### Exercise prompt
In the material below, find the line containing "moyens mis en œuvre pour se défendre" and the line containing "Infantil Teletón (CRIT).". Output those two lines and all lines between them exactly, without pictures.

*** Provided material Section Begins ***

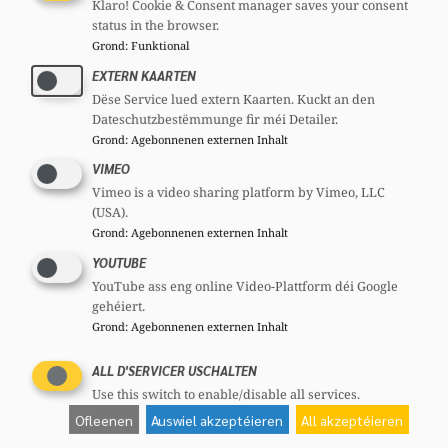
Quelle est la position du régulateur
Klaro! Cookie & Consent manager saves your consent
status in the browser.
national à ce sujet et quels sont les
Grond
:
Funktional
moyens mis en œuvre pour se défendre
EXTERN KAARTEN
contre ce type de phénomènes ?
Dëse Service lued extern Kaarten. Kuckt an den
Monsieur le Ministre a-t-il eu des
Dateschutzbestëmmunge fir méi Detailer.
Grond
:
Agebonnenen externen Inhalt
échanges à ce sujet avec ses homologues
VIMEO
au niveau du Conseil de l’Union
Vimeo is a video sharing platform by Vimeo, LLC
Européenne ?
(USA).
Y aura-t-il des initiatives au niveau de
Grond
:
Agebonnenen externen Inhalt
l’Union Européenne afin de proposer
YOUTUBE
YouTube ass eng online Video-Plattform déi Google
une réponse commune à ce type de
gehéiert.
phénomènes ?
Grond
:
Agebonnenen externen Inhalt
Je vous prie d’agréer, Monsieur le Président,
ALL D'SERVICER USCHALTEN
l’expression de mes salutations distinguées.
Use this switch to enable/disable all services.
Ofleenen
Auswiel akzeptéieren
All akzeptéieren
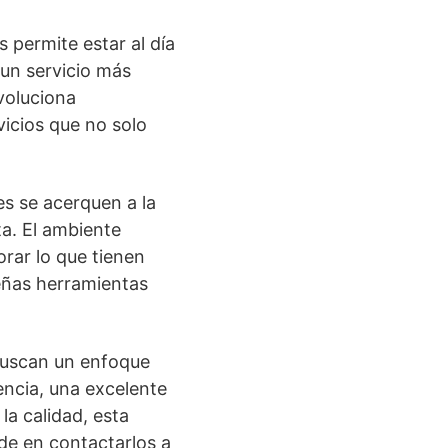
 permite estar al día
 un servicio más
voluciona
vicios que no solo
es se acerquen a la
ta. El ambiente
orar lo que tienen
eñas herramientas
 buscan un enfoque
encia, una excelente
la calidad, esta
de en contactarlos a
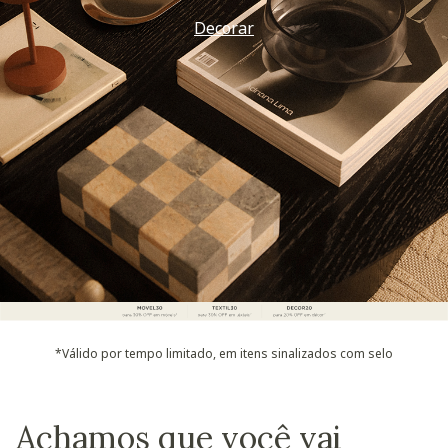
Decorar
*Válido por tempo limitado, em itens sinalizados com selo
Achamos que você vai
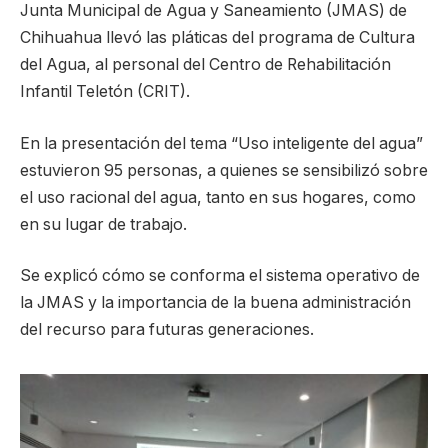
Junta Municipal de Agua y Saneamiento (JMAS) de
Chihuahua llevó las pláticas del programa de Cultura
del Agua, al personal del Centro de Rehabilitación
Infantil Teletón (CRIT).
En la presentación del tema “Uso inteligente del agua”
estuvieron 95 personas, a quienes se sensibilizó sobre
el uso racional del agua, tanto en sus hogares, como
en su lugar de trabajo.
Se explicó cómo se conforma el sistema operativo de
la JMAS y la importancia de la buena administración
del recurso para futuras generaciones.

*** Provided material Section Ends ***

### Exercise result
moyens mis en œuvre pour se défendre
EXTERN KAARTEN
contre ce type de phénomènes ?
Dëse Service lued extern Kaarten. Kuckt an den
Monsieur le Ministre a-t-il eu des
Dateschutzbestëmmunge fir méi Detailer.
Grond
:
Agebonnenen externen Inhalt
échanges à ce sujet avec ses homologues
VIMEO
au niveau du Conseil de l’Union
Vimeo is a video sharing platform by Vimeo, LLC
Européenne ?
(USA).
Y aura-t-il des initiatives au niveau de
Grond
:
Agebonnenen externen Inhalt
l’Union Européenne afin de proposer
YOUTUBE
YouTube ass eng online Video-Plattform déi Google
une réponse commune à ce type de
gehéiert.
phénomènes ?
Grond
:
Agebonnenen externen Inhalt
Je vous prie d’agréer, Monsieur le Président,
ALL D'SERVICER USCHALTEN
l’expression de mes salutations distinguées.
Use this switch to enable/disable all services.
Ofleenen
Auswiel akzeptéieren
All akzeptéieren
 permite estar al día
 un servicio más
voluciona
vicios que no solo
es se acerquen a la
ta. El ambiente
orar lo que tienen
eñas herramientas
 buscan un enfoque
encia, una excelente
la calidad, esta
de en contactarlos a
Decorar
*Válido por tempo limitado, em itens sinalizados com selo
Achamos que você vai
Junta Municipal de Agua y Saneamiento (JMAS) de
Chihuahua llevó las pláticas del programa de Cultura
del Agua, al personal del Centro de Rehabilitación
Infantil Teletón (CRIT).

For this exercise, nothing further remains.